Despite these doubts, an entry to art. 20(2) of the Pact was finally passed, which prohibited “encouraging in any way national, racial or religious hatred, which constitutes incitement to discrimination, hostility or rape”, without imposing on the countries an obligation to penalise the so-called hate speech. The prohibition of incitement to hatred was adopted by a majority of 50 to 18 votes, mainly with the support of the Soviet bloc countries and the countries of an authoritarian regime (including, among others, the Soviet Union, Albania, Hungary, Poland, Belarus, Ukraine, Yugoslavia, Czechoslovakia, Afghanistan, Saudi Arabia, and the United Arab Emirates), with the opposition of democratic countries of the western block (including, among others, the United States, Canada, the United Kingdom, Norway, Sweden, Denmark, Belgium, and the Netherlands)[9]. Taking into account the historical context of the emergence of Article 20(2) of the ICCPR, the concept of a prohibition of incitement to hatred of a race, national or religious character must be interpreted strictly as actions having as an objective to provoke violence in a closer or further perspective. Therefore, the concept of so-called hate speech should be interpreted more conservatively, as its prohibition was not expressed in any common international legal act.
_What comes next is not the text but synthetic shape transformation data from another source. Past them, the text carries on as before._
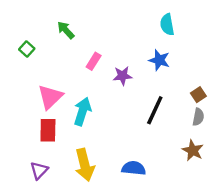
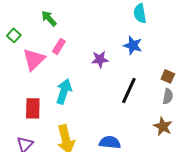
pink rectangle: (94, 61) -> (59, 46), moved
brown square: (198, 95) -> (168, 76), turned -32
pink triangle: (50, 97) -> (34, 59), moved

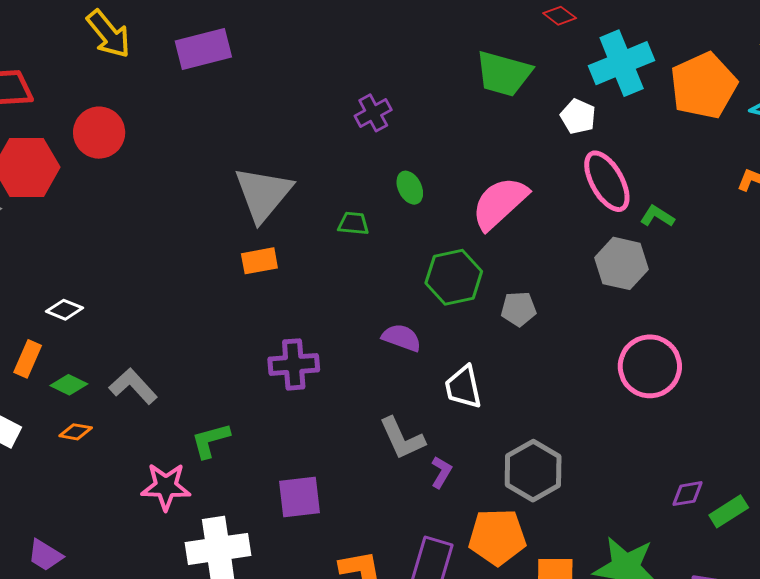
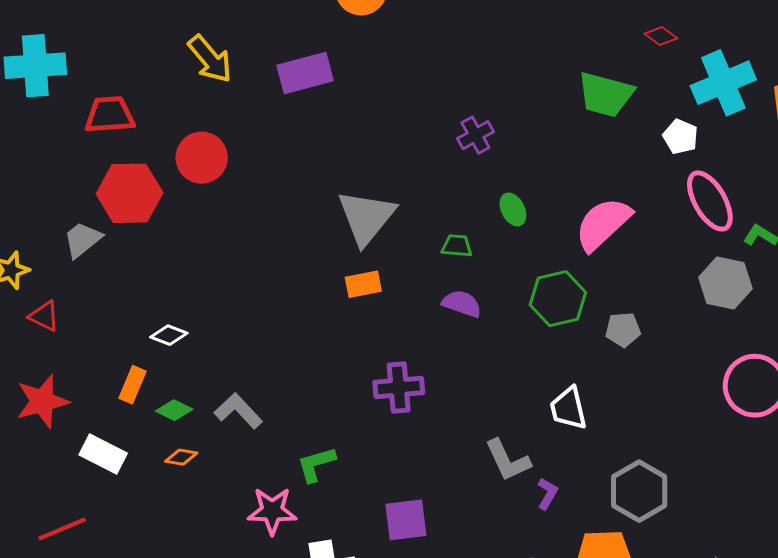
purple semicircle: (402, 338) -> (462, 304), moved

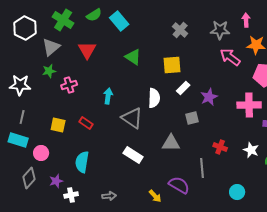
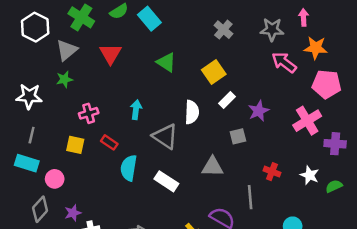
yellow square: (172, 65) -> (214, 72), turned -30
pink cross: (69, 85) -> (89, 113), moved
pink cross: (249, 105) -> (307, 121), turned -30
cyan semicircle: (82, 162) -> (129, 168), moved

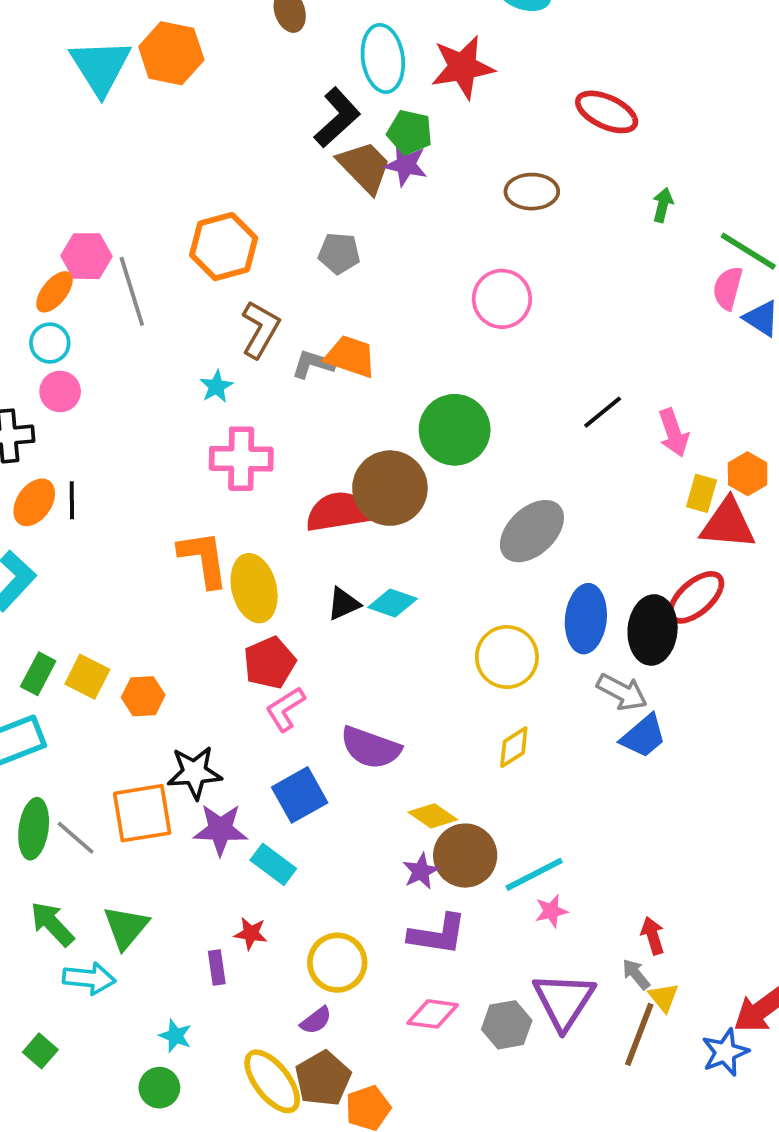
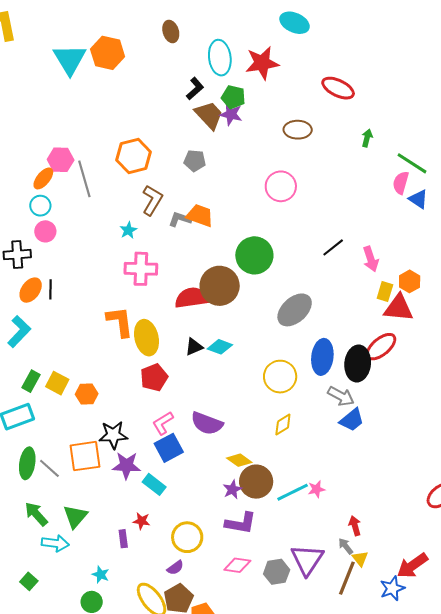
black L-shape: (337, 118) -> (195, 89), size x0.7
pink L-shape: (285, 709) -> (163, 423), moved
pink star: (551, 911) -> (316, 489), moved

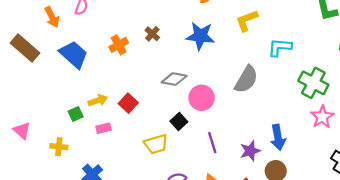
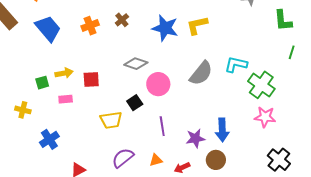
yellow L-shape: (247, 21) -> (197, 25), moved
cyan L-shape: (280, 47) -> (236, 64), moved
red square: (128, 103) -> (91, 80), turned 36
pink star: (322, 117) -> (265, 117), turned 30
The authors of the Pact have rightly noticed threats in too broad a meaning of “hate” to the fundamental values in Democratic reality, which is the freedom of expression.

 

5. According to a classic definition, so-called hate speech is public statements encouraging violence against persons or groups of persons due to a specific personal feature, such as race, religion, or gender[10]. In recent years, this concept has gradually expanded - in many countries and also in the case law of international institutions (such as the Secretary General of the United Nations[11], the European Parliament[12], the Parliamentary Assembly of the Council of Europe[13], and the European Commission against Racism and Intolerance), hate speech is not only an expression inciting violence and containing punishable threats, but any kind of expression that could cause psychological discomfort of a person criticised for reasons of a specific personal feature - e.g. sexual orientation. At the same time, it is more and more often postulated to penalise expressions constituting hate speech in a broad sense. The European Court of Human Rights in the case of Beizaras and Levickas headed in a similar direction.
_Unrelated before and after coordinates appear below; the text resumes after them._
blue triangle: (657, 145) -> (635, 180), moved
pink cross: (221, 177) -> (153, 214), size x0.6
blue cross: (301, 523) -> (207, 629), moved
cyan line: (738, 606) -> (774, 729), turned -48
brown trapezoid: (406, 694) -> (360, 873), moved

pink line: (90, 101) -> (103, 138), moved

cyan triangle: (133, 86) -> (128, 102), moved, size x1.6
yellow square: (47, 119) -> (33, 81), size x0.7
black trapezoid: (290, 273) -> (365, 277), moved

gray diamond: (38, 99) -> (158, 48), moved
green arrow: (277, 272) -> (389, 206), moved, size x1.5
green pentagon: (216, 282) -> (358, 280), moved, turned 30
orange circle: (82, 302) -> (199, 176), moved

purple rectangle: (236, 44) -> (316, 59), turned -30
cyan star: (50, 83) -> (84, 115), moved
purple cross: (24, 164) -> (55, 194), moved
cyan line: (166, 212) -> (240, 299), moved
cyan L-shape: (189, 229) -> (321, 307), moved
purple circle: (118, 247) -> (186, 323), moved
6. It is one thing to penalise statements posing a threat to the life and health of other persons, while it is quite another to make people criminally liable for statements criticising the lifestyle of others. In the first case, the criminal law protects the highest values (the right to life and the right to respect for physical integrity), in the second case, it protects the values situated lower in the hierarchy of legal interests: the good name, privacy, and well-being of persons being subject to criticism.
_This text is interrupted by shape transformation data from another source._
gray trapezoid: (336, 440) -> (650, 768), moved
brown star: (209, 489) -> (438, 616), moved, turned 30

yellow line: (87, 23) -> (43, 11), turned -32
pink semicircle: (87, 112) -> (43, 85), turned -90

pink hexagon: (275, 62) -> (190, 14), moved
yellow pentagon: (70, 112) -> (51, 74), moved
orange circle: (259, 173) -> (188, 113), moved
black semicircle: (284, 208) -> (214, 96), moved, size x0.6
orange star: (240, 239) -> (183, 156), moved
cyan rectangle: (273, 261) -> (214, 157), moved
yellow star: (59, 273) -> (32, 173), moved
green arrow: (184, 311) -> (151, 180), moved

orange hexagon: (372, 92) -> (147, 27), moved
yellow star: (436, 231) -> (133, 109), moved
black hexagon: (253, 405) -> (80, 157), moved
7. The extension of the definition of hate speech and the progressive range of criminal penalties results in a severe limitation of freedom of expression, which – according to the golden rule expressed in the judgement of the European Court of Human Rights in the famous case of Handyside, cited also in the contemporary case law[14] – includes not only the right to present information and express views that are being received favourably, considered as inoffensive and neutral, but also the right to expression that is offensive, outrages or introduces anxiety in a state or in a part of society.

8. In its essence, freedom of expression also entails criticising behaviours of specific social groups, which include people sexually attracted to persons of the same sex. It should be noted that there is an important difference between criticising someone's belonging to a particular race, nation, or gender and someone's sexual preferences (so-called sexual orientation). Insofar as belonging to a particular race, nation, or gender is completely independent of human will, sexual preferences are a matter of free choice, which is often said by homosexual people[15]. If a given man prefers sexual contacts with people of the same sex and gladly manifests this preference to the public (e.g. on Facebook), he should realise that he will face the criticism of people who consider this type of behaviour to be immoral. The freedom of expression in this case involves religious freedom, since the three great monotheistic religions practised by the majority of the world population – Christianity, Judaism and Islam – recognise homosexual behaviour as morally ignoble. We may of course not agree with such beliefs, but we cannot strictly prohibit their proclamation. As LGBT persons have the right to present homosexuality as a completely natural tendency deserving approval and respect, Christians, Jews, Muslims and others should also have the possibility to recognise homosexuality as a deviation, and homosexual behaviours as immoral. Of course, the freedom to criticise unconventional sexual preferences is not unlimited – at the moment, when the criticism begins to be accompanied by punishable threats or incitement to violence against LGBT persons, the state should present a strong response in the form of penal sanction. This applies to all social groups, not only LGBT – each human should be protected by the state against unlawful acts of violence or acts inciting violence against him or her.

9. Therefore, the judgement of the European Court of Human Rights in the case of Beizaras and Levickas v. Lithuania deserves to be criticised because it uses an extreme case of making punishable threats addressed to other people as a pretext to formulate a postulate of prosecuting by the state of all critical expressions toward homosexual lifestyle, causing psychological discomfort of LGBT people.